Thank you for the Virgin Atlantic tip!  I don't know that we will fly anyone else trans Atlantic and longer!  I have the exact same photos of the Nice Sauvignon Blanc flying Virgin to London back late May on our trip to Greece! We were supposed to fly back through London and spend time for the Queen's Jubilee but our flight got cancelled last minute out of Mykonos back to London and we had to fly home through Paris (Paris is my heart and I always love extra time there).  The good news is that Air France upgraded us to business and we got to drink Sancerre instead of Sauvignon Blanc on the way back to the states.

BTW, that bird that kid was taunting would have taken the kids finger off if the kid had gotten too close.  Those beaks have razor sharp edges and snap a grown snake or rodent in half.

Can't wait for your September trip!


----------



## schumigirl

SCDizFan said:


> Schumigirl, I absolutely love your TRs!  They are amazing and have me looking into Universal this fall!
> 
> Thank you for the Virgin Atlantic tip!  I don't know that we will fly anyone else trans Atlantic and longer!  I have the exact same photos of the Nice Sauvignon Blanc flying Virgin to London back late May on our trip to Greece!

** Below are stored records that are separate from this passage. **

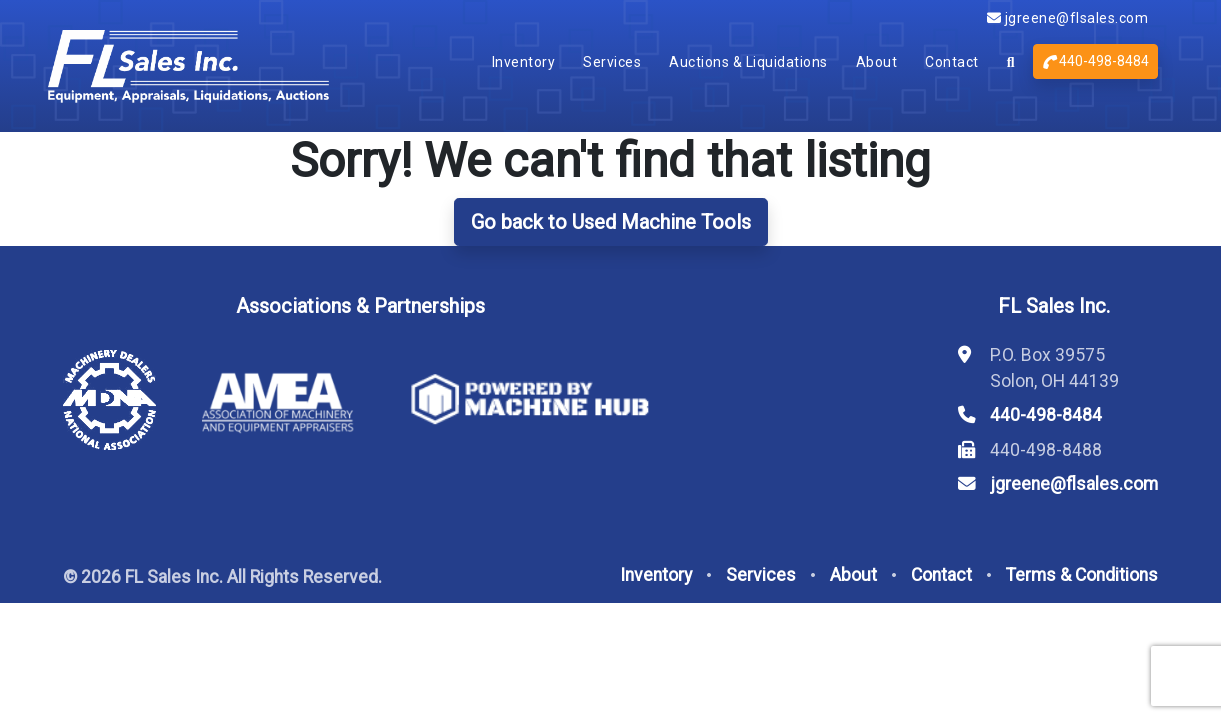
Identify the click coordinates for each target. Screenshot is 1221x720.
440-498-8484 (1095, 61)
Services (612, 62)
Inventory (524, 62)
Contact (952, 62)
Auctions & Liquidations (748, 62)
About (877, 62)
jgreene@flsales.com (1068, 18)
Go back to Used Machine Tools (611, 222)
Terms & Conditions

We were supposed to fly back through London and spend time for the Queen's Jubilee but our flight got cancelled last minute out of Mykonos back to London and we had to fly home through Paris (Paris is my heart and I always love extra time there).  The good news is that Air France upgraded us to business and we got to drink Sancerre instead of Sauvignon Blanc on the way back to the states.
> 
> BTW, that bird that kid was taunting would have taken the kids finger off if the kid had gotten too close.  Those beaks have razor sharp edges and snap a grown snake or rodent in half.
> 
> Can't wait for your September trip!



I`m so glad your trip went well!!! I did wonder how you got on in Greece. And glad you got to spend some extra time in Paris. Folks ask why we are so loyal to VA.....well, yes, they may be more expensive usually, but we like the service and flying direct is very important to us. Some folks stop over in places like Philly or similar.....nope, no interest in doing that, it`s a long enough flight as it is. 

But, I`m happy to hear you enjoyed flying with them. 

I wouldn`t have blamed that bird if it had pecked at that kid who was being a brat. It was the lack of concern from the parents over kid and bird safety that really amazed me. Wow, I didn`t realise they have such lethal beaks either. 

Yep, we are excited for September too!!!!


----------